Vietnam Electricity refrained from buying electricity from China last month following a surge in domestic output.
Vietnam’s electricity output during the first eight months of this year has increased by 11.2 percent to 117.1 billion kilowatt hours (kWh), including 1.2 billion kWh imported from China, said the country’s utility group EVN said Saturday.
Hydropower plants which in the first eight months of 2016 generated 32.7 percent of Vietnam's electricity, often face shutdowns during the dry season, causing nationwide outages. Meanwhile, coal has taken over hydro power as the leading source of electricity in the country as it has generated 38.03 percent of the total output so so far this year.

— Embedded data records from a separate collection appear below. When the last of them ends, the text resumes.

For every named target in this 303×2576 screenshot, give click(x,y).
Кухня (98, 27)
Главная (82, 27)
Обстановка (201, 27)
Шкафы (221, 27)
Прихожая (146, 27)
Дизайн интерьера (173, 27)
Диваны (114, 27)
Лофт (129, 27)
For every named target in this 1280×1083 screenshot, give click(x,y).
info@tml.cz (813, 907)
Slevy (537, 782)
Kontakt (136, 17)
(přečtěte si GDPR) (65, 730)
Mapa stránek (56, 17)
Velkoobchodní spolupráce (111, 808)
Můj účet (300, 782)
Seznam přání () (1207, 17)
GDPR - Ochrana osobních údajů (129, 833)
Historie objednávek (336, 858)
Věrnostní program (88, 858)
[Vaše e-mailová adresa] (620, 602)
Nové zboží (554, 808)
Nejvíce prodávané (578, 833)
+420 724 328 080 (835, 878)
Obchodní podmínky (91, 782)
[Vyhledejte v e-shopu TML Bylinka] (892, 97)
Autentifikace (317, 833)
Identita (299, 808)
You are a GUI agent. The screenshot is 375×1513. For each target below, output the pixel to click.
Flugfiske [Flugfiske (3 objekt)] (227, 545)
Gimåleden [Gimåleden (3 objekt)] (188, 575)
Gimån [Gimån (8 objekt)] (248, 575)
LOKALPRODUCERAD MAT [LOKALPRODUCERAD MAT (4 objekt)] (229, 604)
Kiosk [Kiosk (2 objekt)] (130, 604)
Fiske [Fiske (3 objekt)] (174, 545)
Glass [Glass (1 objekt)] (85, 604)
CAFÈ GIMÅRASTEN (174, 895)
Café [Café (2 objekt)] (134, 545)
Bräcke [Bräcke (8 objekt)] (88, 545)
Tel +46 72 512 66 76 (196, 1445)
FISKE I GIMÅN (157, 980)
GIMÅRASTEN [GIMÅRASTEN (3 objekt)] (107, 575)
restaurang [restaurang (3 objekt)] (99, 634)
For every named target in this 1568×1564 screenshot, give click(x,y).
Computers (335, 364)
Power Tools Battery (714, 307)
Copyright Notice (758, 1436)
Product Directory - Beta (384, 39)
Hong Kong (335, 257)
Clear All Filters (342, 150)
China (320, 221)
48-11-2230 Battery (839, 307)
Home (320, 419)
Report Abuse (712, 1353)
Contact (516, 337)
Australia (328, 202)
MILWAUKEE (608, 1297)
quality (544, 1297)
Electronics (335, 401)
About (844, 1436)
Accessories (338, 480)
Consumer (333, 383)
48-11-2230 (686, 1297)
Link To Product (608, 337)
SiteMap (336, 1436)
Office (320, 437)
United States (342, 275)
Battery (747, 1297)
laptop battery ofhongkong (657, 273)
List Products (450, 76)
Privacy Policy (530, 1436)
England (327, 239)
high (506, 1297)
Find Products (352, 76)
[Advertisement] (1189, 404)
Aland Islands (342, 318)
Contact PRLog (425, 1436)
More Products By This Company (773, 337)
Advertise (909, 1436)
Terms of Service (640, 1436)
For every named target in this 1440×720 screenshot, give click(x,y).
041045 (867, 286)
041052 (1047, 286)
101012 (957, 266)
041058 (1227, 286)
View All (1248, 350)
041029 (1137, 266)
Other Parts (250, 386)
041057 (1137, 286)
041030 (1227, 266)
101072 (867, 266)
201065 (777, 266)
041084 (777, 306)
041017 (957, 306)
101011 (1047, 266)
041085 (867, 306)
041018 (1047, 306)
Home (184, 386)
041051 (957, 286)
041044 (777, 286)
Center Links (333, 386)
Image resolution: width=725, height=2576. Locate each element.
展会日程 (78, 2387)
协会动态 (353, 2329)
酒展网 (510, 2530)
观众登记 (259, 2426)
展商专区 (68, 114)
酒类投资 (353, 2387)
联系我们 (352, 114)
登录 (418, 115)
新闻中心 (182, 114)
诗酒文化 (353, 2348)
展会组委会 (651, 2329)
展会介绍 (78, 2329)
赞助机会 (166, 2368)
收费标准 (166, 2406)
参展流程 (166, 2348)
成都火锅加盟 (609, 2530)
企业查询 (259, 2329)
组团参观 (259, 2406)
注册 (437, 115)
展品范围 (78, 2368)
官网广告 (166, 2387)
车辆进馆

In response to fast growing demand for power, Vietnam is building more coal-fired thermal plants and buying electricity from neighboring China.
However, EVN said last month it stopped buying power from China for the second month in a row.
The state-run group which started buying electricity from Chinese power plants in the border province of Yunnan in 2004, expects it will not have to import more power from the neighboring country in four consecutive months.
EVN plans to import about 950 million kWh from China to meet the domestic power needs in 2016, down 44 percent from 2015.
EVN said Vietnam's power output is expected to reach 183 billion kWh this year.
The average energy consumption in Vietnam grew 13 percent from 2006-2010, and by about 11 percent from 2011-2015, said Le Tuan Phong, deputy head of the General Directorate of Energy, adding that the country is on the path towards powering itself by 2030.
The country’s power production is expected to grow at an annual rate of 14 percent between 2015 and 2030.
Vietnam is also restructuring its power sector by breaking up its retail power monopoly EVN to develop a competitive retail power market by 2030.
And it is aiming to generate enough energy to power almost every home by 2020 and increase residential solar power usage to 50 percent of households nationwide by 2050.